Décembre et janvier, c’est la saison des orages. Jusque là tout se passait bien, pas trop fort, juste assez pour avoir de l’eau et nous rafraîchir de temps à autre. Jusqu’à samedi 28 décembre…

Au moment de nous coucher, j’ai regardé le radar, trouvant que les éclairs dans le ciel semblaient se rapprocher de chez nous. Effectivement, un orage important arrivait, et à grande vitesse. Ça c’est plutôt une bonne nouvelle dans l’absolu, s’il va vite il ne va pas rester longtemps. La pluie en elle-même n’a pas été très importante, beaucoup de vent, mais rien de grave. Nous sommes allés dormir en communication par radio avec Pablo qui vit au bord de la rivière.

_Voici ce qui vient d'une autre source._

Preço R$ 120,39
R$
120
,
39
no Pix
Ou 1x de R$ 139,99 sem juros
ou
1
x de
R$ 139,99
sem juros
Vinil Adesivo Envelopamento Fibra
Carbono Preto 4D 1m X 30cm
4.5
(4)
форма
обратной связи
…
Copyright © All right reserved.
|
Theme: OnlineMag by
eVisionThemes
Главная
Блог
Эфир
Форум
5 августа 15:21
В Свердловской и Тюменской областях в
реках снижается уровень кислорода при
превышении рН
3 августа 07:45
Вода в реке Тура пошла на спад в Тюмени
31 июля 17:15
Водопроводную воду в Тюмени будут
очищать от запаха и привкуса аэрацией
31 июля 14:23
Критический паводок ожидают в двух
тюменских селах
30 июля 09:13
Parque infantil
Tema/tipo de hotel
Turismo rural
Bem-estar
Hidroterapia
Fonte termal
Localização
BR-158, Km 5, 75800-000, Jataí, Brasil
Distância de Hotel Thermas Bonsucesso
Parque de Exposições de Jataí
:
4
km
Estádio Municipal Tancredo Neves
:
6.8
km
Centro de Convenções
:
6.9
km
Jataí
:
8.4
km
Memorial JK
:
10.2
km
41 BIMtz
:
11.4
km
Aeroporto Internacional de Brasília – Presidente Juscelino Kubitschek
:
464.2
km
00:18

Nous dormions depuis environ une heure quand il nous a appelé avec le talkie pour nous dire « Chicos, se me esta complicando ». Vite, sortir du lit et regarder par la fenêtre. Catastrophe, le parc est sous l’eau, le canal déborde et tout est inondé. Alors que je retiens Daniel d’aller chez Pablo (la dernière fois ils ont fini réfugiés sur le toit), nous allons faire le point devant la maison. La rivière a dû monter d’un mètre. L’eau qui recouvre le parc semble cependant venir du canal, qui passe encore tout juste sous la passerelle.

Pablo nous rejoint, l’eau lèche la terrasse de sa maison, mais heureusement le niveau a cessé de monter. Nous nous en rendons compte ici aussi, ça baisse doucement, heureusement. Plus de peur que de mal, il ne nous reste qu’à nous mettre au lit et faire le point des dégâts le lendemain.

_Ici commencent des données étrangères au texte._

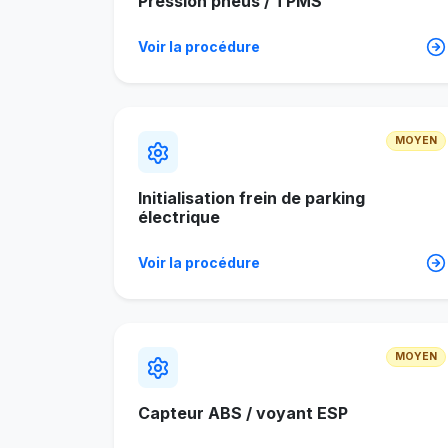
Pression pneus / TPMS
Voir la procédure
MOYEN
Initialisation frein de parking
électrique
Voir la procédure
MOYEN
Capteur ABS / voyant ESP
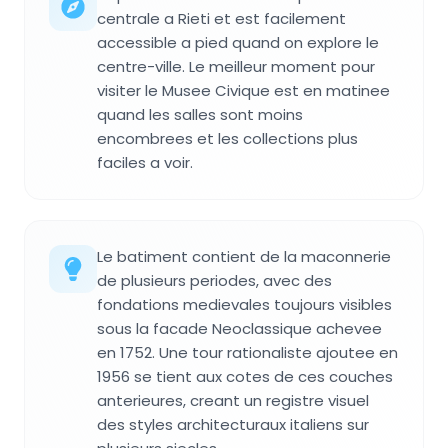
centrale a Rieti et est facilement
accessible a pied quand on explore le
centre-ville. Le meilleur moment pour
visiter le Musee Civique est en matinee
quand les salles sont moins
encombrees et les collections plus
faciles a voir.
Le batiment contient de la maconnerie
de plusieurs periodes, avec des
fondations medievales toujours visibles
sous la facade Neoclassique achevee
en 1752. Une tour rationaliste ajoutee en
1956 se tient aux cotes de ces couches
anterieures, creant un registre visuel
des styles architecturaux italiens sur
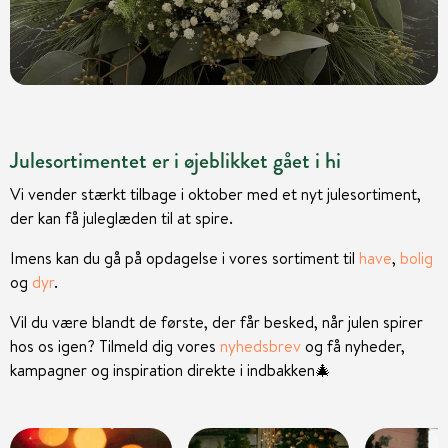
Julesortimentet er i øjeblikket gået i hi
Vi vender stærkt tilbage i oktober med et nyt julesortiment,
der kan få juleglæden til at spire.
Imens kan du gå på opdagelse i vores sortiment til
have
,
bolig
og
dyr
.
Vil du være blandt de første, der får besked, når julen spirer
hos os igen? Tilmeld dig vores
nyhedsbrev
og få nyheder,
kampagner og inspiration direkte i indbakken
🎄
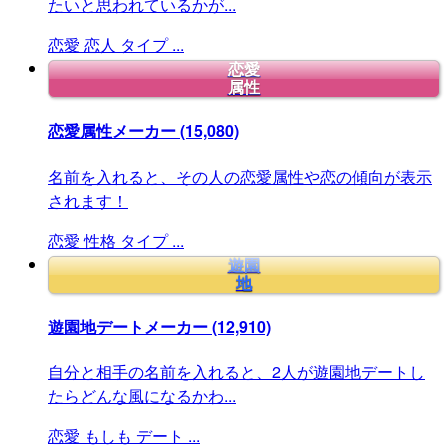
たいと思われているかが...
恋愛
恋人
タイプ
...
恋愛
属性
恋愛属性メーカー
(15,080)
名前を入れると、その人の恋愛属性や恋の傾向が表示
されます！
恋愛
性格
タイプ
...
遊園
地
遊園地デートメーカー
(12,910)
自分と相手の名前を入れると、2人が遊園地デートし
たらどんな風になるかわ...
恋愛
もしも
デート
...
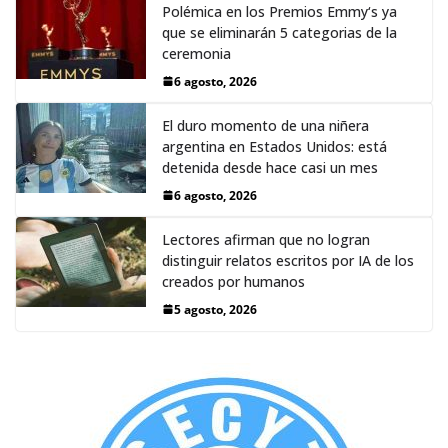
Polémica en los Premios Emmy‘s ya
que se eliminarán 5 categorias de la
ceremonia
6 agosto, 2026
El duro momento de una niñera
argentina en Estados Unidos: está
detenida desde hace casi un mes
6 agosto, 2026
Lectores afirman que no logran
distinguir relatos escritos por IA de los
creados por humanos
5 agosto, 2026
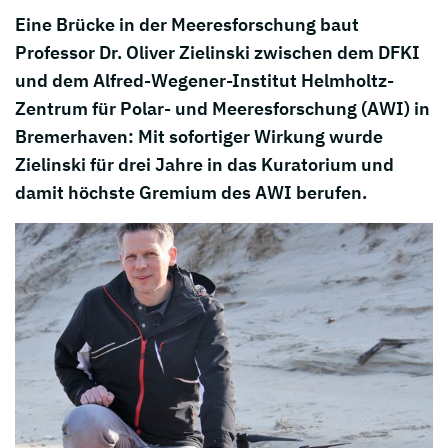
Eine Brücke in der Meeresforschung baut
Professor Dr. Oliver Zielinski zwischen dem DFKI
und dem Alfred-Wegener-Institut Helmholtz-
Zentrum für Polar- und Meeresforschung (AWI) in
Bremerhaven: Mit sofortiger Wirkung wurde
Zielinski für drei Jahre in das Kuratorium und
damit höchste Gremium des AWI berufen.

Deux jours de travail pour tout nettoyer, on s’en sort cette fois-ci à bon compte. Aucun blessé dans la vallée, une tente emportée mais vide, plus de peur que de mal. Et de croiser les doigts à chaque fois qu’on voit apparaître un nuage…Entre le besoin d’eau et la peur de l’inondation, le prix à payer pour vivre au bord de la rivière…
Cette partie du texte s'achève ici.